(GOAL OF THE EXERCISE): Start the copy at the line holding "u kommt dann noch der Akku..." and continue it exactly through the last line of the entries, leaving out pictures and anything else.

(DATA EXCERPTS):
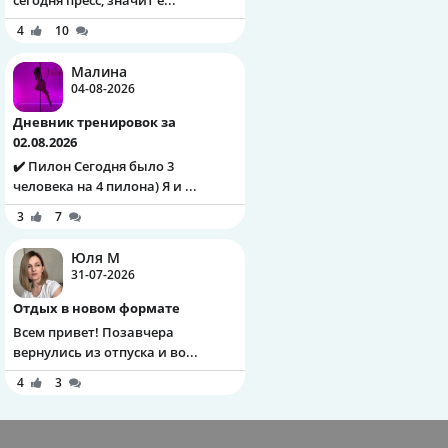
сегодня пресс, значит е...
4
10
Малина
04-08-2026
Дневник тренировок за
02.08.2026
✔️ Пилон Сегодня было 3
человека на 4 пилона) Я и ...
3
7
Юля М
31-07-2026
Отдых в новом формате
Всем привет! Позавчера
вернулись из отпуска и во...
4
3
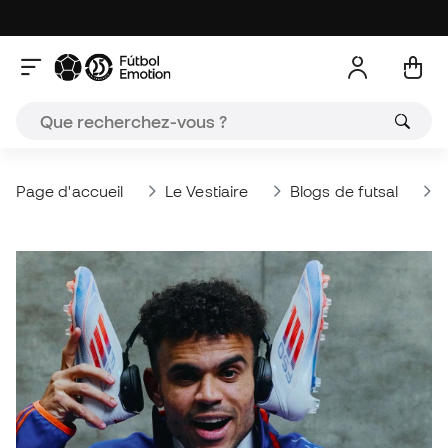
Page d'accueil
Le Vestiaire
Blogs de futsal
À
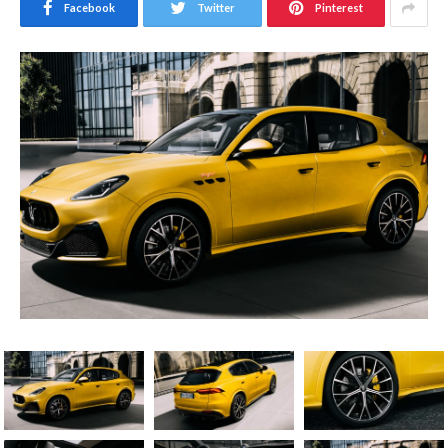
Facebook
Twitter
Pinterest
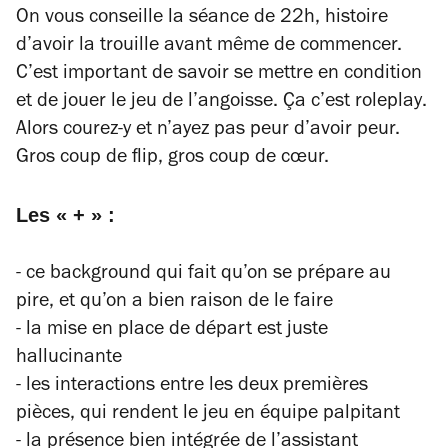
On vous conseille la séance de 22h, histoire
d’avoir la trouille avant même de commencer.
C’est important de savoir se mettre en condition
et de jouer le jeu de l’angoisse. Ça c’est
roleplay
.
Alors courez-y et n’ayez pas peur d’avoir peur.
Gros coup de flip, gros coup de cœur.
Les « + » :
- ce
background
qui fait qu’on se prépare au
pire, et qu’on a bien raison de le faire
- la mise en place de départ est juste
hallucinante
- les interactions entre les deux premières
pièces, qui rendent le jeu en équipe palpitant
- la présence bien intégrée de l’assistant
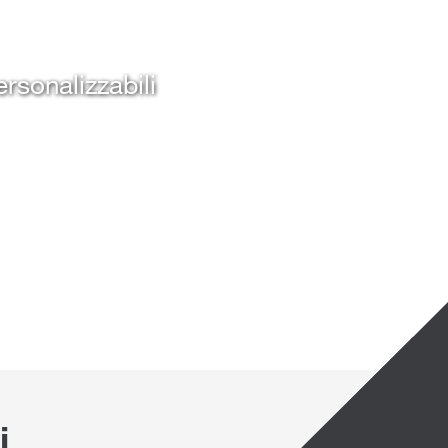
rsonalizzabili
i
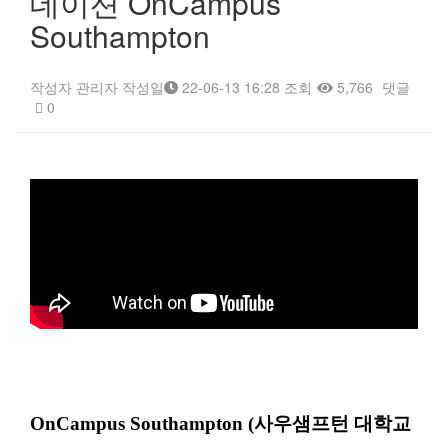
데이션 OnCampus
Southampton
작성자
관리자
작성일
22-06-13 16:28
조회
5,766
댓글
0
본문
OnCampus Southampton (사우샘프턴 대학교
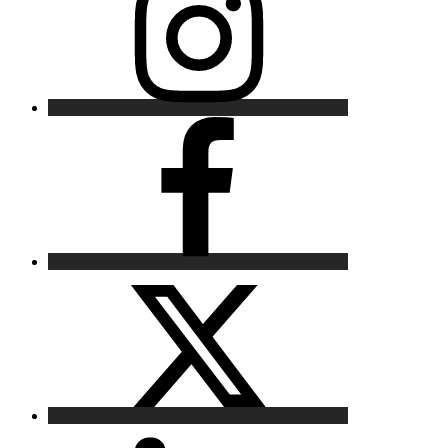
Facebook
X
LinkedIn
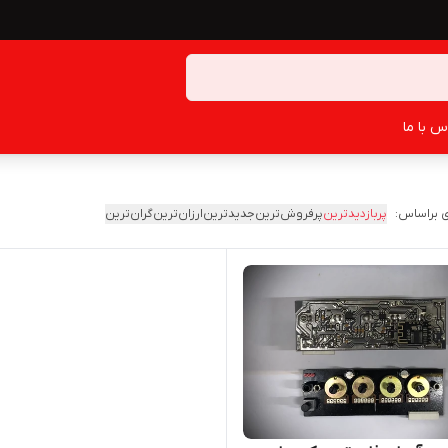
س با ما
 براساس:
پربازدیدترین
پرفروش‌ترین
جدیدترین
ارزان‌ترین
گران‌ترین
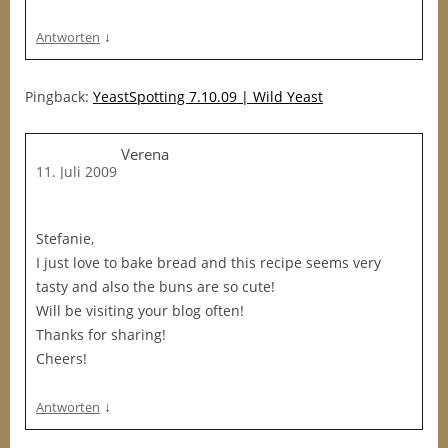
↓
Antworten
Pingback:
YeastSpotting 7.10.09 | Wild Yeast
Verena
11. Juli 2009
Stefanie,
I just love to bake bread and this recipe seems very
tasty and also the buns are so cute!
Will be visiting your blog often!
Thanks for sharing!
Cheers!
↓
Antworten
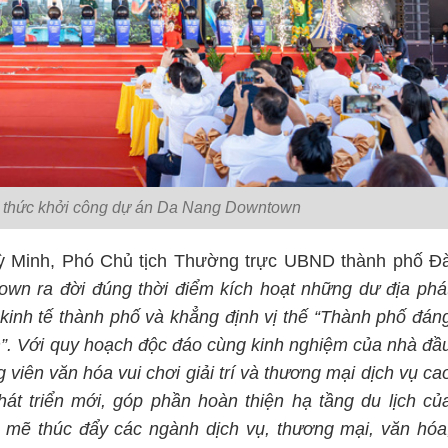
hi thức khởi công dự án Da Nang Downtown
 Kỳ Minh, Phó Chủ tịch Thường trực UBND thành phố Đ
n ra đời đúng thời điểm kích hoạt những dư địa phá
 kinh tế thành phố và khẳng định vị thế “Thành phố đán
m”. Với quy hoạch độc đáo cùng kinh nghiệm của nhà đầ
viên văn hóa vui chơi giải trí và thương mại dịch vụ ca
t triển mới, góp phần hoàn thiện hạ tầng du lịch củ
 mẽ thúc đẩy các ngành dịch vụ, thương mại, văn hóa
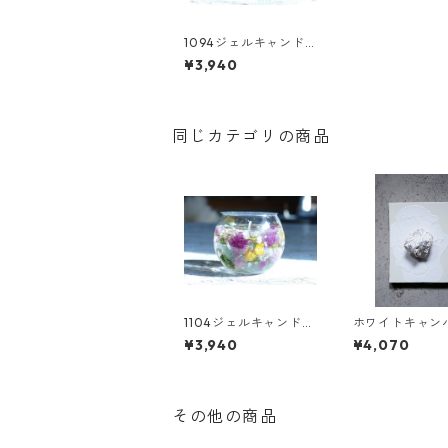
1094ジェルキャンド
ルLサイズ
¥3,940
同じカテゴリの商品
1104ジェルキャンドル
ホワイトキャ
Lサイズ
F0-022
¥3,940
¥4,070
その他の商品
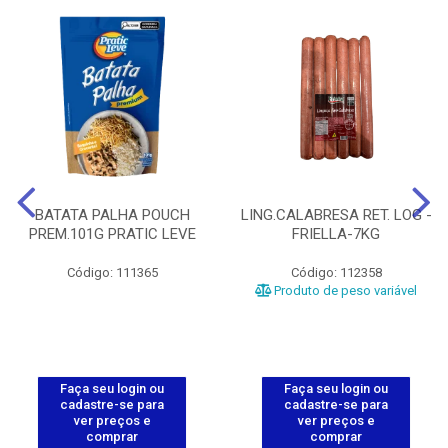
BATATA PALHA POUCH
LING.CALABRESA RET. LOG -
PREM.101G PRATIC LEVE
FRIELLA-7KG
Código: 111365
Código: 112358
Produto de peso variável
Faça seu login ou
Faça seu login ou
cadastre-se para
cadastre-se para
ver preços e
ver preços e
comprar
comprar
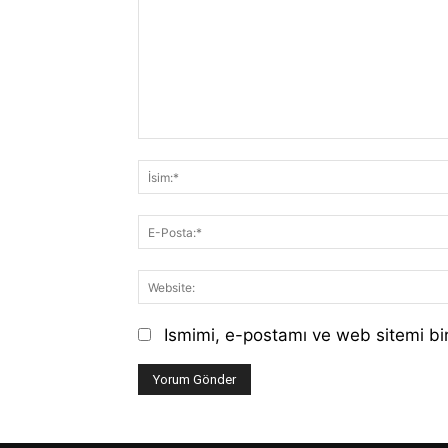
Yorum:
Ismimi, e-postamı ve web sitemi bir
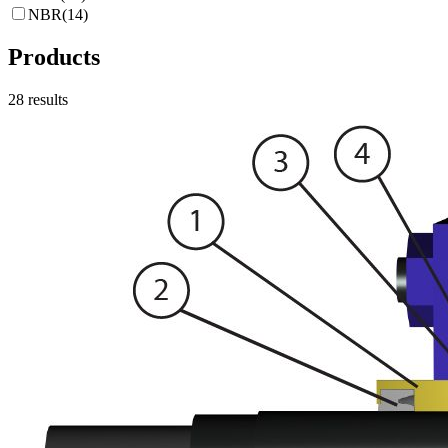
NBR
(
14
)
Products
28
results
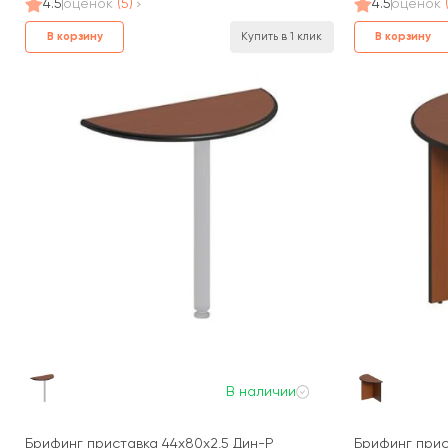
4.5
оценок
(5)
4.5
оценок
В корзину
В корзину
Купить в 1 клик
В наличии
Брифинг приставка 44x80x2,5 Дин-Р
Брифинг прис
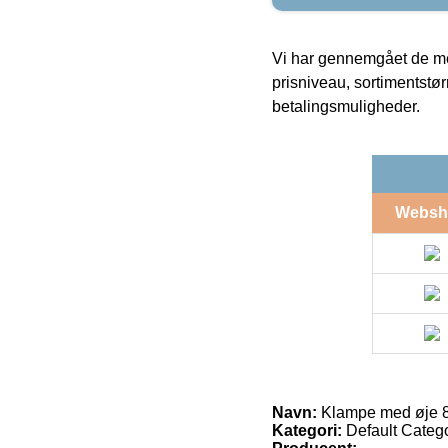
Vi har gennemgået de mes
prisniveau, sortimentstø
betalingsmuligheder.
Websh
Navn:
Klampe med øje 
Kategori:
Default Catego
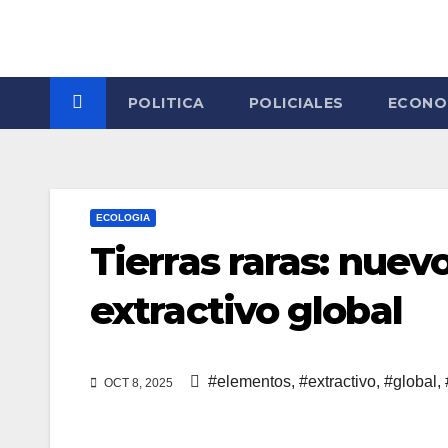
Skip
to
content
POLITICA
POLICIALES
ECONO
ECOLOGIA
Tierras raras: nuev
extractivo global
#elementos
,
#extractivo
,
#global
,
OCT 8, 2025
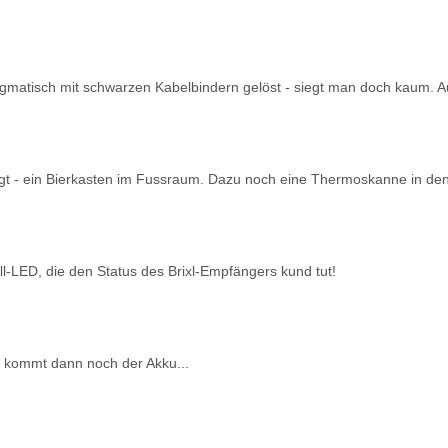
ragmatisch mit schwarzen Kabelbindern gelöst - siegt man doch kaum.
t - ein Bierkasten im Fussraum. Dazu noch eine Thermoskanne in den G
roll-LED, die den Status des Brixl-Empfängers kund tut!
u kommt dann noch der Akku...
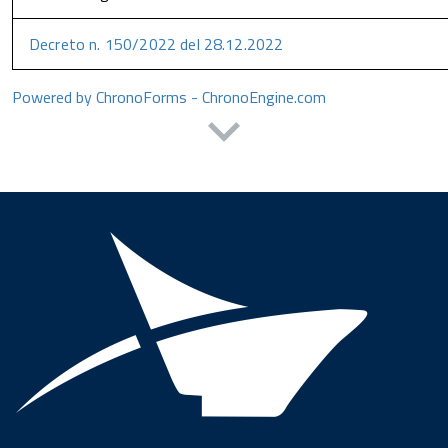
Decreto n. 150/2022 del 28.12.2022
Powered by ChronoForms - ChronoEngine.com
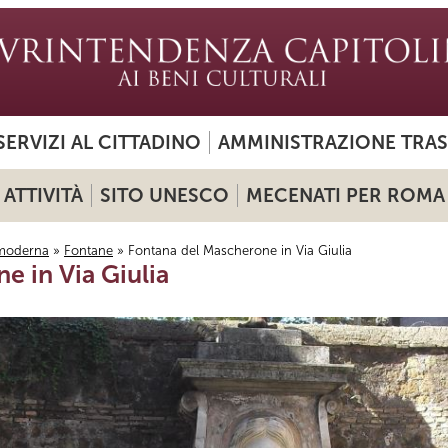
SERVIZI AL CITTADINO
AMMINISTRAZIONE TRA
ATTIVITÀ
SITO UNESCO
MECENATI PER ROMA
moderna
»
Fontane
» Fontana del Mascherone in Via Giulia
e in Via Giulia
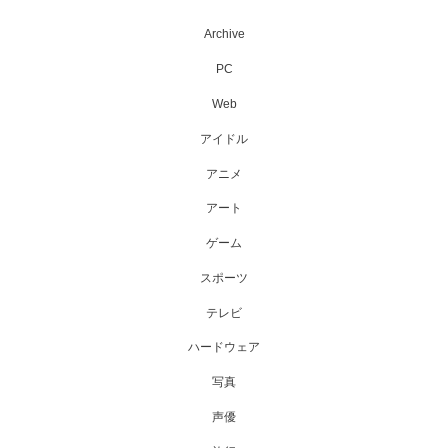
Archive
PC
Web
アイドル
アニメ
アート
ゲーム
スポーツ
テレビ
ハードウェア
写真
声優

(ANSWER TO THE EXERCISE):
u kommt dann noch der Akku...
Decreto n. 150/2022 del 28.12.2022
Powered by ChronoForms - ChronoEngine.com
SERVIZI AL CITTADINO
AMMINISTRAZIONE TRA
ATTIVITÀ
SITO UNESCO
MECENATI PER ROMA
moderna
»
Fontane
» Fontana del Mascherone in Via Giulia
e in Via Giulia
Archive
PC
Web
アイドル
アニメ
アート
ゲーム
スポーツ
テレビ
ハードウェア
写真
声優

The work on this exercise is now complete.